Mammographic screening is beneficial to the population. Apart from a reduction in mortality less intense treatment is often possible due to the fact that the tumour burden is lower compared to a non-screening situation. Despite these advantages screening also creates inevitable harm to women. It is the challenge to balance the benefits and harms in order to optimise a screening program. Compared to FFDM tomosynthesis has advantages and disadvantages regarding recall, detection and clinical outcome. The differences between FFDM and tomosynthesis in a screening environment will be highlighted. Errors in screening are inevitable. The main errors are false-positives and false-negative results. The reasons for these errors, consequences for women and possible solutions will be discussed.

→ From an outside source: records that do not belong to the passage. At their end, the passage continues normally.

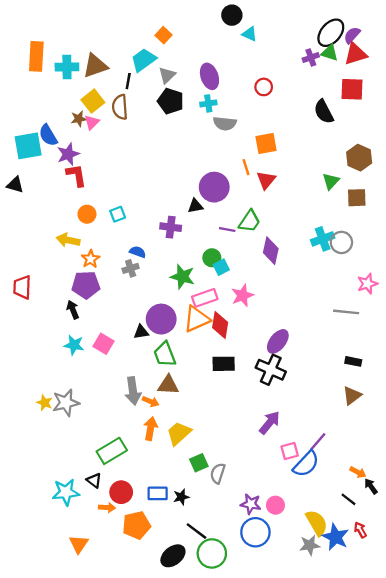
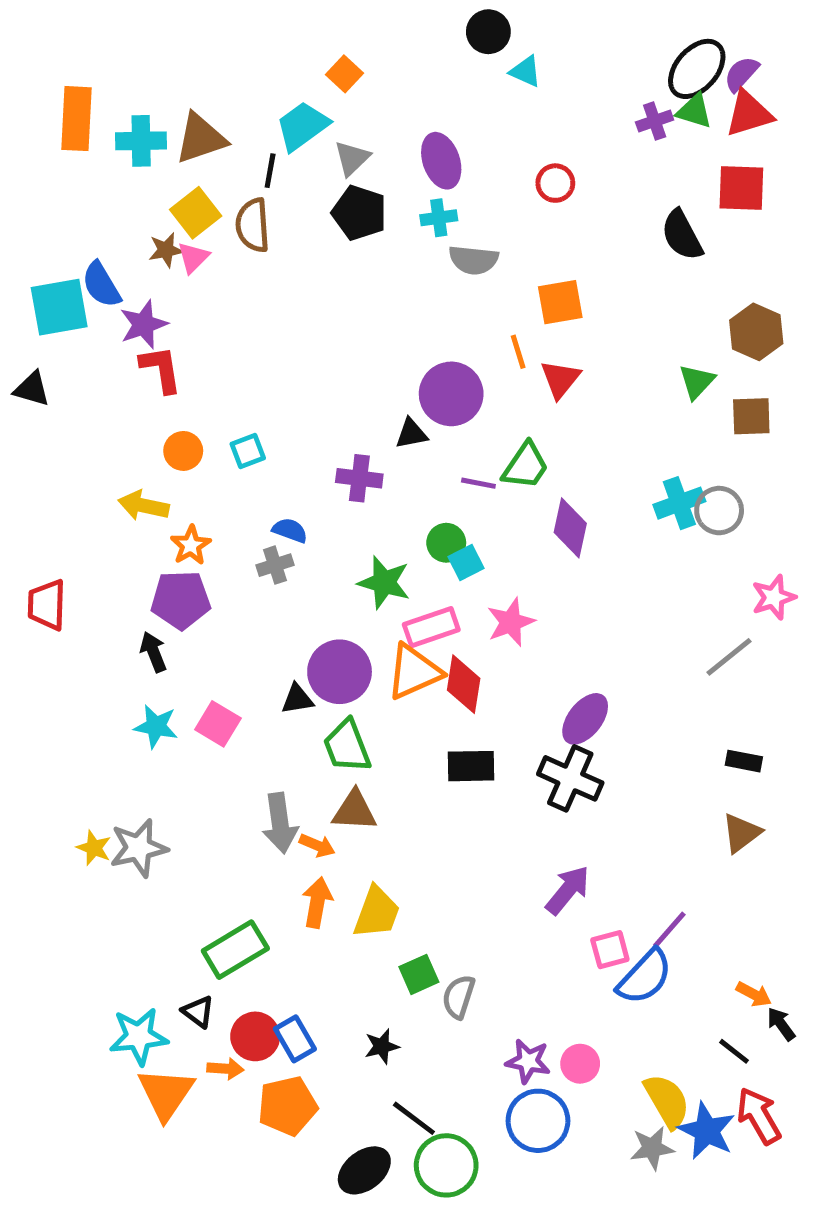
gray line: (346, 312) -> (729, 657), turned -45
yellow trapezoid: (179, 433) -> (377, 912), turned 152
blue rectangle: (158, 493) -> (295, 1039), moved, turned 60
red arrow: (360, 530) -> (759, 1116), size x1.6
orange triangle: (79, 544) -> (166, 1093), moved, size x1.4

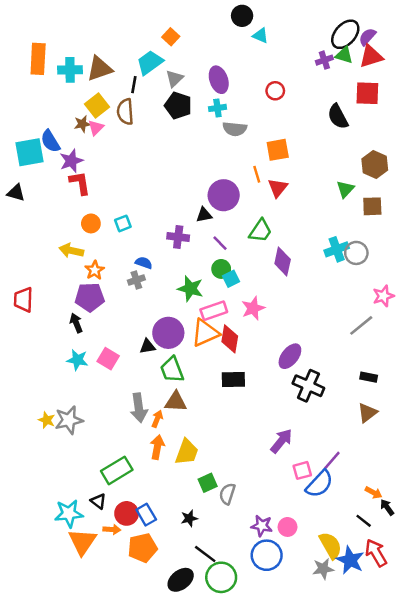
purple line: (478, 483) -> (220, 243), moved, turned 35
black cross: (570, 778) -> (308, 386), moved
orange arrow: (317, 845) -> (157, 419), turned -91

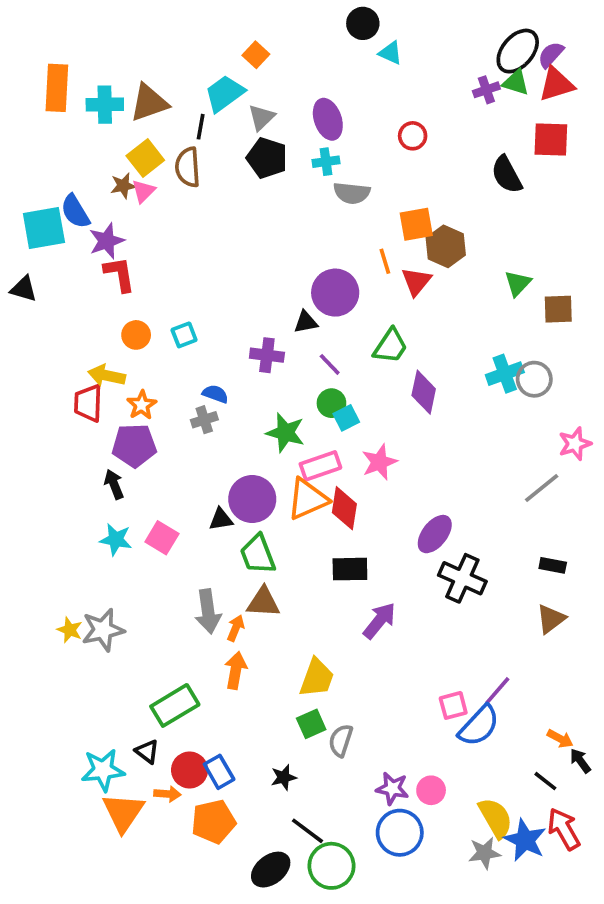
brown hexagon: (375, 164) -> (446, 246), moved
red trapezoid: (23, 300) -> (88, 403), moved
purple arrow: (281, 441) -> (379, 621), moved
yellow trapezoid: (187, 452) -> (317, 678), moved

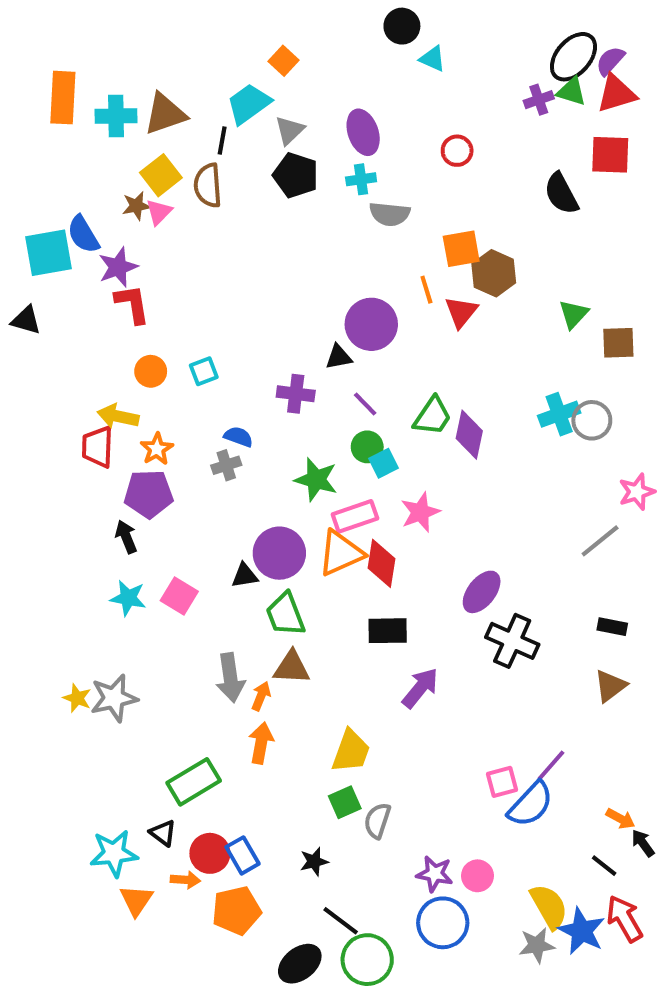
green trapezoid: (390, 346) -> (433, 416), moved
orange triangle: (123, 812) -> (136, 900), size x0.7

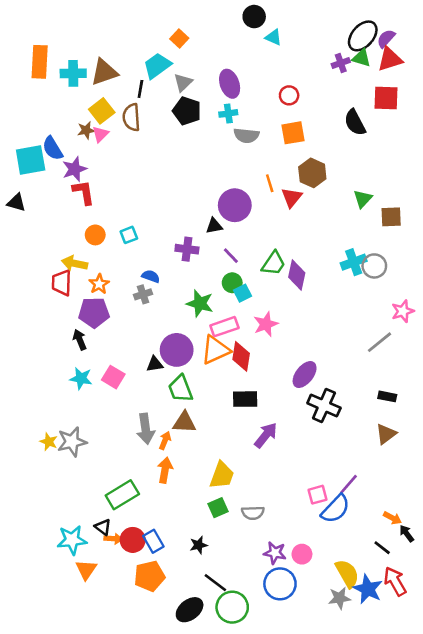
orange square: (461, 249) -> (293, 133), moved
gray semicircle: (377, 821) -> (253, 513), moved, turned -110
orange arrow: (185, 880) -> (113, 539), moved

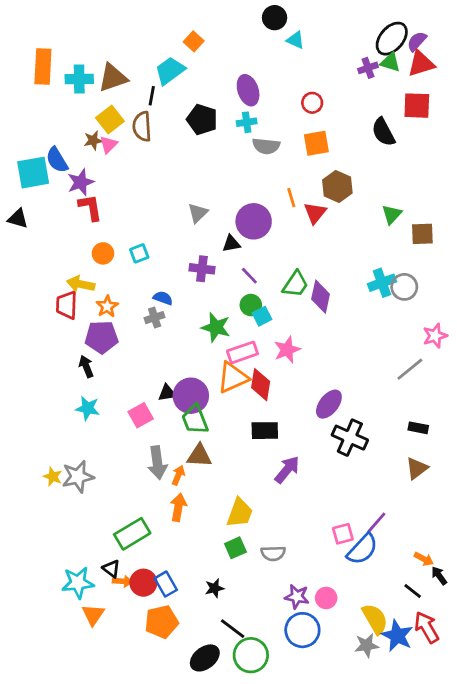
gray triangle: (183, 82) -> (198, 213), moved
purple circle: (177, 350) -> (191, 396), moved
pink square: (113, 377) -> (141, 415), moved, turned 30

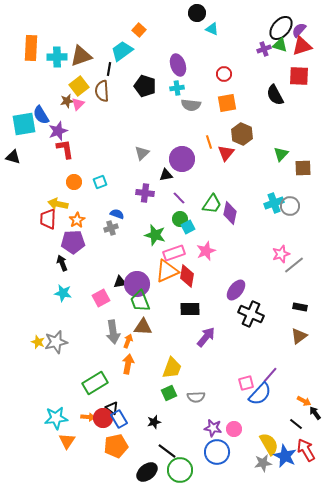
pink star: (435, 336) -> (281, 254), moved
black triangle: (111, 569) -> (112, 408), moved

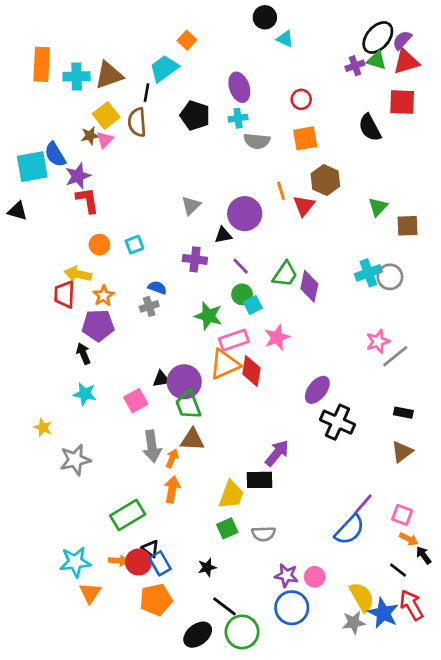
black rectangle: (190, 309) -> (260, 480), moved
yellow star: (38, 342) -> (43, 428), moved
pink square: (246, 383) -> (402, 515), moved, turned 35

The sensitivity and specificity of mammography are limited in highly fibroglandular /dense breasts. Digital mammography provides increased sensitivity in young women and those with moderately dense breasts, and digital three-dimensional mammography (Tomosynthesis) promises further improvement. For women with the densest breasts, however, radiography is unlikely to be the optimum solution. MRI, although not affected by breast density, is expensive and access is often limited. Ultrasonography is attractive for breast cancer screening because, likewise, it is not impaired by breast density, and it avoids the use of ionising radiation and the need for breast compression. Nevertheless, enthusiasm for the use of ultrasonography has been limited because its specificity has been much lower than that of mammography, but technical developments have given rise to sharper, more informative images. These improvements foster the use of ultrasound particular in those women with higher breast density. Different trials have been preformed, and promising results have been reported.